**What is expected**.
Going through the material below, please gather all lines with the word "query" in them.

**Task input**.
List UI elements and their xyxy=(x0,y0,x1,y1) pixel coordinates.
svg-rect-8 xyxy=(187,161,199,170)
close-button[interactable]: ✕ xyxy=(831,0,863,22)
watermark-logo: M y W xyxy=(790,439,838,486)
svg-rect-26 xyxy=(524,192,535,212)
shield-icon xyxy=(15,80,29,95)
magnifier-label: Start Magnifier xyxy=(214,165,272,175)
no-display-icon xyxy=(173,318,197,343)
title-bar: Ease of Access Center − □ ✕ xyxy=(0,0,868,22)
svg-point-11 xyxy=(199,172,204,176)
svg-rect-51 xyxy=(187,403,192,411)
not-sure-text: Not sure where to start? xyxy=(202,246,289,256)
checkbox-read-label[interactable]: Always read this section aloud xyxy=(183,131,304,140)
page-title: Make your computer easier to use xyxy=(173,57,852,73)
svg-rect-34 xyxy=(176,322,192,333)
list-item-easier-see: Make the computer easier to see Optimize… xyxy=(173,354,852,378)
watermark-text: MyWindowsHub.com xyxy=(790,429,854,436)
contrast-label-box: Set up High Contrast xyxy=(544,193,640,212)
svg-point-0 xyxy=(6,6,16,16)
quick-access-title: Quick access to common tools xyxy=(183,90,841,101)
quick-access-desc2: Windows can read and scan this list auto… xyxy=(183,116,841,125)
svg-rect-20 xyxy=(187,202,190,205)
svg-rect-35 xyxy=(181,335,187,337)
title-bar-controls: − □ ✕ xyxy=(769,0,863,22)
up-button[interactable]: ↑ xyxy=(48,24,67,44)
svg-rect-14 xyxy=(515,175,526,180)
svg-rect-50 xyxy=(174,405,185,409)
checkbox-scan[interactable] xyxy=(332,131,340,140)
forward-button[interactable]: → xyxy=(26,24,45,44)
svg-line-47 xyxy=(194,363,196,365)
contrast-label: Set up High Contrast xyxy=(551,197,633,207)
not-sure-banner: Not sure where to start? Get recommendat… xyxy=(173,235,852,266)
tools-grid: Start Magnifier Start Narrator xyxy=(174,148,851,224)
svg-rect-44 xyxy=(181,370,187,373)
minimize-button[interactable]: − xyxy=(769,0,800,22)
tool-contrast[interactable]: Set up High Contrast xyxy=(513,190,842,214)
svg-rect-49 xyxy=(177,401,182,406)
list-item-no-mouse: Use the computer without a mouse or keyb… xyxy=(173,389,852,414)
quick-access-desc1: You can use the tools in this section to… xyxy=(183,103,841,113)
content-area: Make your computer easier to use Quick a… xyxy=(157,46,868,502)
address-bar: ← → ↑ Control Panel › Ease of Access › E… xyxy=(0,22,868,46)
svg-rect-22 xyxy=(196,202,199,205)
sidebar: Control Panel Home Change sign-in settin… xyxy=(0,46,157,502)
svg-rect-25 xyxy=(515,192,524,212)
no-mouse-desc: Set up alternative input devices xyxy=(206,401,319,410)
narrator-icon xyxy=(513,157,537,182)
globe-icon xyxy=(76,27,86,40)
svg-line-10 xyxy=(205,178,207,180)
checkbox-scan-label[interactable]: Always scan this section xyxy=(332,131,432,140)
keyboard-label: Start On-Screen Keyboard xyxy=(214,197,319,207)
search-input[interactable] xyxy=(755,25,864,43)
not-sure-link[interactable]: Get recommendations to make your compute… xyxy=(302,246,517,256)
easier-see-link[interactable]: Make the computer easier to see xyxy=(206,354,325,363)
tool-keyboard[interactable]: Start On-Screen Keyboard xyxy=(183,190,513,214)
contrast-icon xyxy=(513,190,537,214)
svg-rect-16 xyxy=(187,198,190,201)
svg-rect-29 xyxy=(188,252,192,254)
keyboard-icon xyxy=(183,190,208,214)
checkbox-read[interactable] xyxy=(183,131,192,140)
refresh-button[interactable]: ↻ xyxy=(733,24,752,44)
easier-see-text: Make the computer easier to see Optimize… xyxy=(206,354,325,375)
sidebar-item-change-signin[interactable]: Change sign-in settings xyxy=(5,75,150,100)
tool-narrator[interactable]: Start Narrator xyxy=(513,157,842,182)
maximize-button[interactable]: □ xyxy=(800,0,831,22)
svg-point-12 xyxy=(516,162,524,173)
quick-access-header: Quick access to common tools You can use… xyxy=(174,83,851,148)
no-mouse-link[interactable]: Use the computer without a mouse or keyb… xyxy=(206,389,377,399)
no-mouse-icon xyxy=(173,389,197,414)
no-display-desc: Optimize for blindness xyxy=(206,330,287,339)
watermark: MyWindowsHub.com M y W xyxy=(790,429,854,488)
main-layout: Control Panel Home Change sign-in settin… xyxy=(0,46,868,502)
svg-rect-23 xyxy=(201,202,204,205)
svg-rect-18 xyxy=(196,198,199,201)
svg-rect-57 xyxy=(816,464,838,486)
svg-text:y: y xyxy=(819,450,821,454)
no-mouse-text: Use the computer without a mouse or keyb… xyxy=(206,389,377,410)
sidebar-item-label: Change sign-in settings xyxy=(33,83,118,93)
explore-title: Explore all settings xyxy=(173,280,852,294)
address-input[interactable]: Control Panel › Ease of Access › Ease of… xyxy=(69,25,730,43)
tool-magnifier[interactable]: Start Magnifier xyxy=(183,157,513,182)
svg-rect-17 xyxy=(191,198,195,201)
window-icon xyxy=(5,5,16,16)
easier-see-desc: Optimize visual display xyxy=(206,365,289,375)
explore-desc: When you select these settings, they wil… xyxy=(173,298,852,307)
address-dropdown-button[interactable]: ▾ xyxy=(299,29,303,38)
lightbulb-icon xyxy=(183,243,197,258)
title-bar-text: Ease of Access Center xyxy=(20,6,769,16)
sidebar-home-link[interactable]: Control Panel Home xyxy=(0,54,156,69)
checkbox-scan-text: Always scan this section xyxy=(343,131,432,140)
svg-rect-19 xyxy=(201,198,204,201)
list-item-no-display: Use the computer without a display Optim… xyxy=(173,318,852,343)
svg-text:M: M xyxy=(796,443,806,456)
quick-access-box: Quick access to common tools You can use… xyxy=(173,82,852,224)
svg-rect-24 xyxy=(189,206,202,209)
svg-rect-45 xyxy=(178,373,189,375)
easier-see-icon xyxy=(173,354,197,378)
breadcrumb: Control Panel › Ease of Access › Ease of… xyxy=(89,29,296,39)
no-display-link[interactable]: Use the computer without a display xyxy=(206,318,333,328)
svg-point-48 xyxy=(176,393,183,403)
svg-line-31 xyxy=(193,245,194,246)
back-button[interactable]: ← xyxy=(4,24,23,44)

---

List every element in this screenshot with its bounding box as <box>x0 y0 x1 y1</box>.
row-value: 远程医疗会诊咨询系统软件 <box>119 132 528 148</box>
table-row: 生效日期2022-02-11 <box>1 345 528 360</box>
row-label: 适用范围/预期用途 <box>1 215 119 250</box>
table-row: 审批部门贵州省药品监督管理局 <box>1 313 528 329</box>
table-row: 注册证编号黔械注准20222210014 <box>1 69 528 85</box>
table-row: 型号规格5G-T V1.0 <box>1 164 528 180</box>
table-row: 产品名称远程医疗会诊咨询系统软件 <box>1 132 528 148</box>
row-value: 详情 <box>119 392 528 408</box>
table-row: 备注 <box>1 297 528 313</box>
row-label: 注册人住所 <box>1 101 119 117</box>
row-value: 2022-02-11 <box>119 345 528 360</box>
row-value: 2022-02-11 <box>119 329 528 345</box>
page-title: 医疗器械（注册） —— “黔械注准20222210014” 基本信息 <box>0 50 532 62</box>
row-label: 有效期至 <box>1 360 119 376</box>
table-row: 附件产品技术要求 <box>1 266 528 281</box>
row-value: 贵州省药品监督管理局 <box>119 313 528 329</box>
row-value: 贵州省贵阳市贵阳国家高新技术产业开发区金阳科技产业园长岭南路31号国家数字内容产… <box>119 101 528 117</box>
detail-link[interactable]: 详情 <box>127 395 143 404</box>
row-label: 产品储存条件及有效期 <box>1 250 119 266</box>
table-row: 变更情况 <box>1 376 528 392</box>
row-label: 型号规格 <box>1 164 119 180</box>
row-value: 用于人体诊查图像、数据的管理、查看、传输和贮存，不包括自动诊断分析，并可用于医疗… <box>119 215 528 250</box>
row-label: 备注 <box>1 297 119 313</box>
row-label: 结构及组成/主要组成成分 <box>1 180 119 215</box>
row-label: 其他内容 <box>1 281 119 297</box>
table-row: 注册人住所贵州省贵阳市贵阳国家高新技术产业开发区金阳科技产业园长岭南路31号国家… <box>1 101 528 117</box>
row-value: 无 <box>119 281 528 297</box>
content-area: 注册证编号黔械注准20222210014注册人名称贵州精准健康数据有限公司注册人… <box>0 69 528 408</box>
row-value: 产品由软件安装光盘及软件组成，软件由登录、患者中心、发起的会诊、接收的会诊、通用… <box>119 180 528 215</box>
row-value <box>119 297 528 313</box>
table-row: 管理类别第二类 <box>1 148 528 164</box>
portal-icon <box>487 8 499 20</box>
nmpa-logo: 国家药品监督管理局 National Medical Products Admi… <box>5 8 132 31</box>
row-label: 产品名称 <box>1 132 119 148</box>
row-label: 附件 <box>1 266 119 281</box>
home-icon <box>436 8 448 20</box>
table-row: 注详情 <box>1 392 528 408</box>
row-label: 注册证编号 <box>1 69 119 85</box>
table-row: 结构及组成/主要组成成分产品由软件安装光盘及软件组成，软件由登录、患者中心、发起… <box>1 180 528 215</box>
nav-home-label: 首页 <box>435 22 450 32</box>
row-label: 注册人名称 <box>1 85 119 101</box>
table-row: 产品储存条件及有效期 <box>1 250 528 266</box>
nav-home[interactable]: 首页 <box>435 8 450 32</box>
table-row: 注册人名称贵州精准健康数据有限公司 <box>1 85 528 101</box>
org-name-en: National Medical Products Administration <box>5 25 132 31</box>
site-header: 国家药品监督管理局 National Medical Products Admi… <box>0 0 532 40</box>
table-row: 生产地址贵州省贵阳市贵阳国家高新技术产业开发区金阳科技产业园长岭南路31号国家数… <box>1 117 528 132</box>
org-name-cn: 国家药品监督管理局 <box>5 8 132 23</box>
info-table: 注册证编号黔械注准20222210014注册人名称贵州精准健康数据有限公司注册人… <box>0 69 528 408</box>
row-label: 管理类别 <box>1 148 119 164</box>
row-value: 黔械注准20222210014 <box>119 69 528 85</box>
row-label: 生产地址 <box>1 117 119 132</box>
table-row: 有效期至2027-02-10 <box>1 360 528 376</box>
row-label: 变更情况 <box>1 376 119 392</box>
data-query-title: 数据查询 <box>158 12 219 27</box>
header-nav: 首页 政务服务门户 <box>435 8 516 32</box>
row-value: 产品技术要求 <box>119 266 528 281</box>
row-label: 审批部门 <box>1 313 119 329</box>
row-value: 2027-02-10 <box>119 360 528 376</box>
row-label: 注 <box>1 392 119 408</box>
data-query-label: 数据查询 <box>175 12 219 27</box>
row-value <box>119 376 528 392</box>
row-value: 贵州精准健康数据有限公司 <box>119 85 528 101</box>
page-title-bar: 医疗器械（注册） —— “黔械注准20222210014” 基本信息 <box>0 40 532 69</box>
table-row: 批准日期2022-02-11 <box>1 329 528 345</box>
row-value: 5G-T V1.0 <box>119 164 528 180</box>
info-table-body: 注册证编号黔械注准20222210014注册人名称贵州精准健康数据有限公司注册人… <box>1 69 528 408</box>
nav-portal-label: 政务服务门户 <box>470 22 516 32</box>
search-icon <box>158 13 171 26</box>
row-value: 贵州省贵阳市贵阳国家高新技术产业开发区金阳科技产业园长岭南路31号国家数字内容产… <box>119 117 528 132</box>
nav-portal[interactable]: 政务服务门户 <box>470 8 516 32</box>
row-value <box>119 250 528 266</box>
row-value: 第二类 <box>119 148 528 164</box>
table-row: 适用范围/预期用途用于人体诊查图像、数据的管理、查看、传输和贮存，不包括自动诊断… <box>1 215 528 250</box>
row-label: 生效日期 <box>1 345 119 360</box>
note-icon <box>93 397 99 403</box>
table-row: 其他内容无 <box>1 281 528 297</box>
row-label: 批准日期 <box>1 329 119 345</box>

==

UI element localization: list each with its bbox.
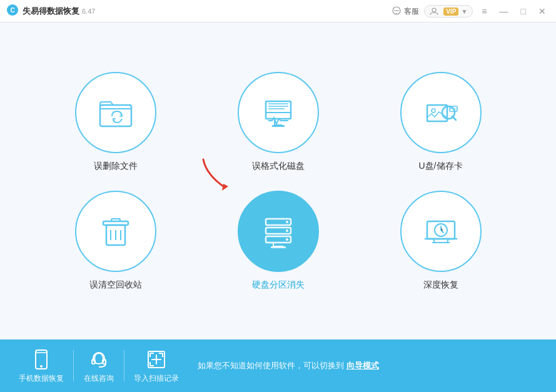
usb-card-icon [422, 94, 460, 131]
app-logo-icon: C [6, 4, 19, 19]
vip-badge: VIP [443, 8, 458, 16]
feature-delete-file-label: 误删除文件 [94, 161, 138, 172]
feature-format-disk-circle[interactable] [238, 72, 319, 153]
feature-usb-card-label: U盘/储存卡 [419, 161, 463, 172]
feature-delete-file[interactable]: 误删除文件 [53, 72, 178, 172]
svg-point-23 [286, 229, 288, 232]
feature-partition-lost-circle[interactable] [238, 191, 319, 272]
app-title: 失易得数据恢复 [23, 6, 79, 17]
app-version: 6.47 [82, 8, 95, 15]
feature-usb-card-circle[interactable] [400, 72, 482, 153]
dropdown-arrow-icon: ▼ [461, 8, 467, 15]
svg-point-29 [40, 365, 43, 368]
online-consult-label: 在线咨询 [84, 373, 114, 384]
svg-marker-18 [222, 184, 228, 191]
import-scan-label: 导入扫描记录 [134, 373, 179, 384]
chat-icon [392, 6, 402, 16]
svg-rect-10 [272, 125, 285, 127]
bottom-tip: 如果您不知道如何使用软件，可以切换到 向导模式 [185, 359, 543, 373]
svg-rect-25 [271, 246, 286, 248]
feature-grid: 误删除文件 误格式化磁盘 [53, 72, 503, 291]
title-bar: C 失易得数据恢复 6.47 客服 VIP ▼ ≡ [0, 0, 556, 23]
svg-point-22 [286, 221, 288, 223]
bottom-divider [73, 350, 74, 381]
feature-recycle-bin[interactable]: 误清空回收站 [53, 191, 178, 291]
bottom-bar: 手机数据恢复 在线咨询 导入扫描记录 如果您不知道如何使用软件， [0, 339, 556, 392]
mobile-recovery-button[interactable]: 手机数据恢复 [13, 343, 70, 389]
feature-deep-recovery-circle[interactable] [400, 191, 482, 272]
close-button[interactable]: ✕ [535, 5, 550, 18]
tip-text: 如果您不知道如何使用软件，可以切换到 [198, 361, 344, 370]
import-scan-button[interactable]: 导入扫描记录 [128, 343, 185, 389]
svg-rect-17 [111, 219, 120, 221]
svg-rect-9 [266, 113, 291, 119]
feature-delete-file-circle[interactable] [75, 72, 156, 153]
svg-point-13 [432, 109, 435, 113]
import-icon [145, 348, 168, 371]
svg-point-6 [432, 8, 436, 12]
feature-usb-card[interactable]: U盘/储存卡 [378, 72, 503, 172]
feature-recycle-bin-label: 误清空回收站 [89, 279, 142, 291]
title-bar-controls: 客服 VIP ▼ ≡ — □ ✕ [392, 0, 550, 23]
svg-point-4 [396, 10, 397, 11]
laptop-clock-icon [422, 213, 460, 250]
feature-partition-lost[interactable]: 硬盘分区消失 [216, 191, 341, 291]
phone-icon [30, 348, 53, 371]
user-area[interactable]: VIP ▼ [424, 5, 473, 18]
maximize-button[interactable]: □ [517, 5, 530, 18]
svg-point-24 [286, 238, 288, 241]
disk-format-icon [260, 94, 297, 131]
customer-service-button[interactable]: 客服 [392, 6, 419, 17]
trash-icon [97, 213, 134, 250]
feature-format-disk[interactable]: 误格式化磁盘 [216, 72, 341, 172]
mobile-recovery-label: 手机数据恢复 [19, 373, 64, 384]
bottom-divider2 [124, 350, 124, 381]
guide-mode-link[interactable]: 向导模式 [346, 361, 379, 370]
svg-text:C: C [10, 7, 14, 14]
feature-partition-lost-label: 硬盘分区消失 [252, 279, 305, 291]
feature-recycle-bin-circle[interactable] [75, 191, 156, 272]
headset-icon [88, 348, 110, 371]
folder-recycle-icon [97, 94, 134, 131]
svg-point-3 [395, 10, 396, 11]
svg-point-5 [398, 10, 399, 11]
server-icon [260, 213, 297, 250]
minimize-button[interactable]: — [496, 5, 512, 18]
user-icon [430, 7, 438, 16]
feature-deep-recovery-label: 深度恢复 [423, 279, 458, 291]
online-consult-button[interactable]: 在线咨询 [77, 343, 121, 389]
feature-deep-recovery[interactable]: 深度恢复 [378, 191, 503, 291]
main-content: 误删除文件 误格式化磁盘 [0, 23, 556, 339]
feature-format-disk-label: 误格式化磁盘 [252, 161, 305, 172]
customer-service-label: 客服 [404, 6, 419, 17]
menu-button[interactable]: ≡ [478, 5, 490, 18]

**Reply**.
data-query-title: 数据查询 <box>158 12 219 27</box>
data-query-label: 数据查询 <box>175 12 219 27</box>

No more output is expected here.